I bought one last year. Arrived lickety-split jist as promised (may not have been this same vendor).

In equivalent/comparable terms for a PC, that's CPU, I/O, enclosure, power supply, UPS (less battery) *Operating system*, and *complete application* (most everything less kybd, mouse and monitor).

I disagree quite completely based on experience with pc's in general and Elk and three mini-ITX's in particular. To use a joke from the Profumo scandal days "one screw out of place and the whole cabinet falls apart". PC configurations are fragile.

Which is absolutely all it ever needs to be.

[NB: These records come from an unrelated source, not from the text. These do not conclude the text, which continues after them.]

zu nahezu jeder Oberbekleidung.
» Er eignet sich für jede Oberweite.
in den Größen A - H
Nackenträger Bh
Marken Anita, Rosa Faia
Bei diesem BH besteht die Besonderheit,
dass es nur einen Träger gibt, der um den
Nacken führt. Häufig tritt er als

Do you have a spare engine for your car too? ( I _used_ to ;-)

upgraded in the field.

Hippo Alert: The mini ITX was invented by VIA and ABIK, no VIA Mini-ITX has ever had a replaceable CPU. Current units by other manufacturers that I know of that do have replaceable cpu's are not nearly so low-powered and so not nearly so useful.

Not so with VIA mini-ITX. What do you mean by "_my_ hardwired panels'? I have never used an Omni.

Have you ever seen the insides of an Elk M1G ? (FWIW, the 'cpu and memory' in an Elk MM443 _are_ socketed and that of the M1G are not although the voice processor is.)

But there are so many more "small annoyances" to fix! And many, many, many more (infinite?) configurations to test. And I dunno what you mean by "revised far more often". They typically are not revised at all except for BIOS. They are typically replaced by a _different_ model that ain't necessarily plug-n-play replaceable with predecessors --and typically isn't.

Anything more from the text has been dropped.